##### DATA TO PROCESS #####

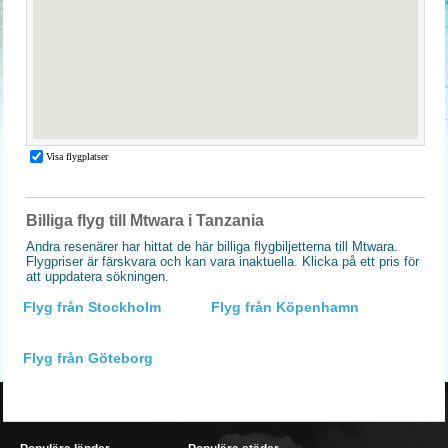
Billiga flyg till Mtwara i Tanzania
Andra resenärer har hittat de här billiga flygbiljetterna till Mtwara.
Flygpriser är färskvara och kan vara inaktuella. Klicka på ett pris för
att uppdatera sökningen.
Flyg från Stockholm
Flyg från Köpenhamn
Flyg från Göteborg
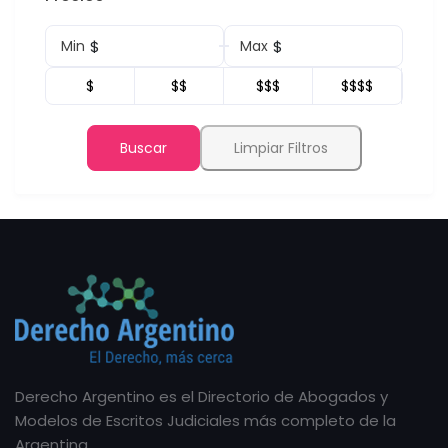
$
$
Min
Max
$
$$
$$$
$$$$
Buscar
Limpiar Filtros
Derecho Argentino es el Directorio de Abogados y
Modelos de Escritos Judiciales más completo de la
Argentina.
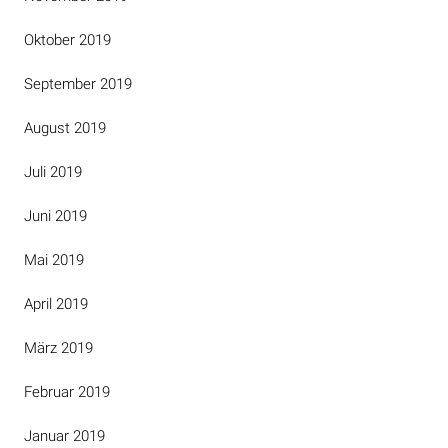
Oktober 2019
September 2019
August 2019
Juli 2019
Juni 2019
Mai 2019
April 2019
März 2019
Februar 2019
Januar 2019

#####

WHAT THE EXERCISE ASKS: Exactly as written, please copy out the whole set of records, skipping images.

SOLUTION FOR THIS PROBLEM:
Billiga flyg till Mtwara i Tanzania
Andra resenärer har hittat de här billiga flygbiljetterna till Mtwara.
Flygpriser är färskvara och kan vara inaktuella. Klicka på ett pris för
att uppdatera sökningen.
Flyg från Stockholm
Flyg från Köpenhamn
Flyg från Göteborg
$
$
Min
Max
$
$$
$$$
$$$$
Buscar
Limpiar Filtros
Derecho Argentino es el Directorio de Abogados y
Modelos de Escritos Judiciales más completo de la
Argentina.
Oktober 2019
September 2019
August 2019
Juli 2019
Juni 2019
Mai 2019
April 2019
März 2019
Februar 2019
Januar 2019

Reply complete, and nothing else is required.